Inilah kenyataan sejarah yang begitu kontroversial terjadi di antara para mutakallimun (teolog-agamawan) yang muncul sejak perang Siffin dan pasca arbitrase (tahkim) antara ahlul bayt (yang dipimpin Imam Ali Bin Abi Thalib beserta keturunan dan kerabat Rasulullah Saw) dengan ahlul sunnah (yang pimpin Muawiyah Bin Abu Sufyan beserta mereka yang kembali pada ajaran jahiliyah) pada tahun 658 Masehi, di Adzrah, padang pasir Syiria. Dampaknya adalah perpecahan ukhuwah-Islamiyah yang terbagi dalam beberapa sekte seperti Khawarij, Sunni, Syi`ah, Murji`ah, Qadariyah, Jabariyah, Asyariyah, Mu`tazilah, Maturidiyah, Ikhwanus Shafa, Murabithun, Muwahidun; sampai awal Abad Modern yang memunculkan gerakan tajdiyah (puritanisme) seperti Pan-Islamisme dan Wahabiyah di Timur Tengah, yang keduanya telah berpengaruh ke Indonesia dalam melahirkan gerakan Persatuan Islam/PERSIS, Muhammadiyah, Jamiatul Khoir, Syarekat Islam dan lain-lain; serta gerakan anti-puritanisme seperti Syiah Imamiyah di Iran dan Nahdhatul Ulama (NU) di Indonesia serta di kawasan-kawasan lainnya.

Atau sekarang muncul dua model Islam. Pertama, model Islam fundamental-radikal yang bercorak tekstual dalam memahami wahyu dan ingin menghadirkan “Islam-ideal” masa Rasulullah Saw. Kedua, model Islam liberal-plural yang bercorak kontekstual dalam memahami wahyu dan berorientasi ke depan.

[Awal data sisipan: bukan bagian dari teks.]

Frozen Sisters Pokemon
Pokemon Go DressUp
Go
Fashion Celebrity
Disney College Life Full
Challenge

Mana yang benar dari mereka dalam memegang dan menjalankan agama? Wallohu a`lam bi showab adalah jawabannya. Namun sejarah telah membuktikan bahwa dampak dari perdebatan itu telah menelan korban yang berakhir dengan darah dan caci-maki yang mencerminkan hilangnya nilai-nilai Islam. Kelompok Khawarij membunuh Imam Ali Bin Abi Thalib; Mu`tazilah membantai dengan cara mihnah pada kelompok yang tidak sepakat dengannya; Murabithun menghancurkan kelompok Muwahidun; Wahabiyah mengkafir-bid`ah-musyrikkan golongan lain.

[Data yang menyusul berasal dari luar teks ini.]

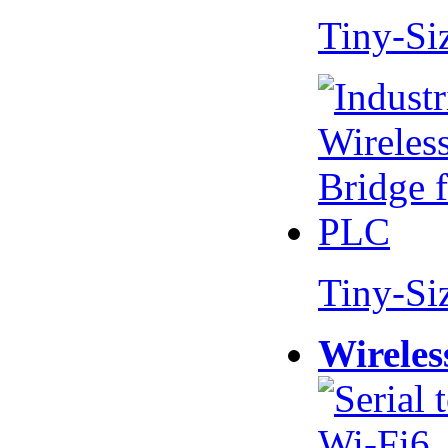
Tiny-Si
Tiny-Si
Wireles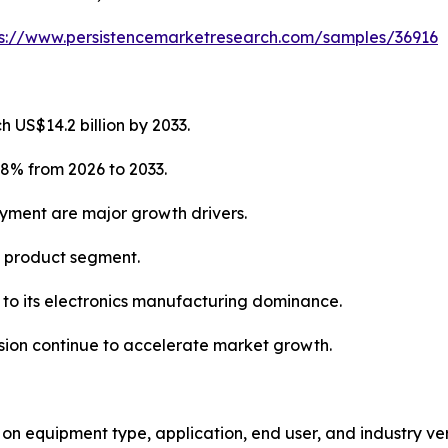
ps://www.persistencemarketresearch.com/samples/36916
 US$14.2 billion by 2033.
.8% from 2026 to 2033.
oyment are major growth drivers.
g product segment.
e to its electronics manufacturing dominance.
ion continue to accelerate market growth.
equipment type, application, end user, and industry vert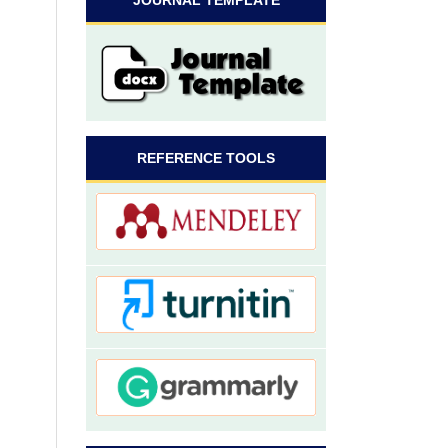
JOURNAL TEMPLATE
REFERENCE TOOLS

Inilah budaya solipsis-apostasisme yang masih melekat. Ini terjadi dikarenakan tidak adanya pemegang “otoritas-agama” yang sah dan diakui secara menyeluruh oleh Ummat Islam sejak wafatnya Rasulullah Saw (tahun 632 Masehi) hingga sekarang. Juga berkaitan dengan tidak komprehensif dan holistiknya mereka dalam mengkaji dan memahami kalamullah wa sunnaturrasulillah. Terutama pada aspek sejarah, asbabul nuzul, konteks zaman, faktor dan kondisi yang dihadapi saat turunnya al-Qur`an dan keluarnya hadits maupun sunnah dari Nabi Muhammad Saw.

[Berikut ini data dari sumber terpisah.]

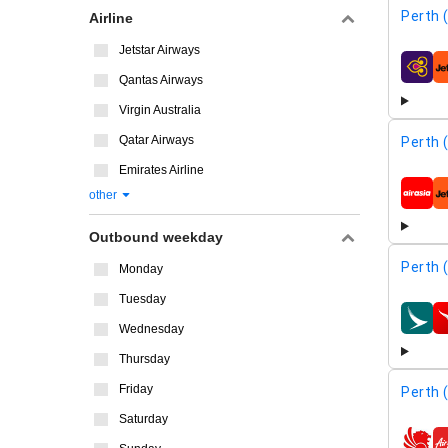
Perth 
Airline
Jetstar Airways
airline
Qantas Airways
Virgin Australia
Qatar Airways
Perth 
Emirates Airline
other
airline
Outbound weekday
Perth 
Monday
Tuesday
airline
Wednesday
Thursday
Friday
Perth 
Saturday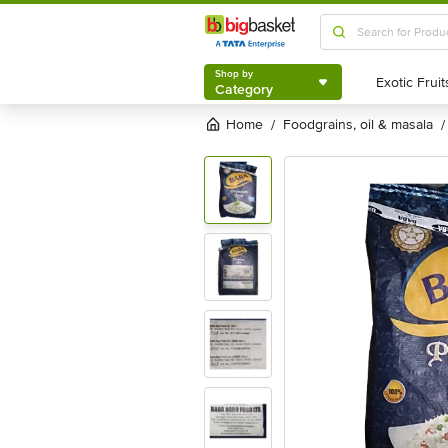
Shop by
Category
Shop by
Category
Home
foodgrains, oil & masala
/
/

Bukankah al-Qur`an turun secara berangsur-angsur? Artinya, ayat-ayat yang diturunkan dari Allah berkaitan dengan konteks sejarah dan sebagai respon terhadap fenomena yang terjadi saat itu. Bahkan kodifikasi al-Quran yang seharusnya sesuai kronologis turunnya al-Quran adalah salah satu dari sekian hal yang menimbulkan pertentangan, paradoks dan konflik-konflik teologis. Sejarah mencatat bahwa mushaf al-Quran yang beredar di Ummat Islam (yang diawali surat al-fatihah dan diakhiri surat al-anas) adalah disusun atas dasar pengetahuan dan ijtihad (politis) Utsman bin Affan yang saat menjadi khalifah banyak yang menentangnya. Sehingga tidak dapat diingkari ketika merujuk pada kalamullah tampak paradoks satu sama lain (seperti kutipan ayat yang diambil sekte Qadariyah dan Jabariyah di atas). Jelas, yang paling bertanggung-jawab atas berbagai realitas yang tragis dan memilukan serta memalukan sejarah adalah sang kodifikator, Utsman Bin Affan. Andaikata mushaf disusun secara kronologis sesuai dengan asbabul nuzul dan konteks zamannya, maka akan terhindar dari perdebatan kontroversial yang tragis maupun terus berkelanjutan sampai kini.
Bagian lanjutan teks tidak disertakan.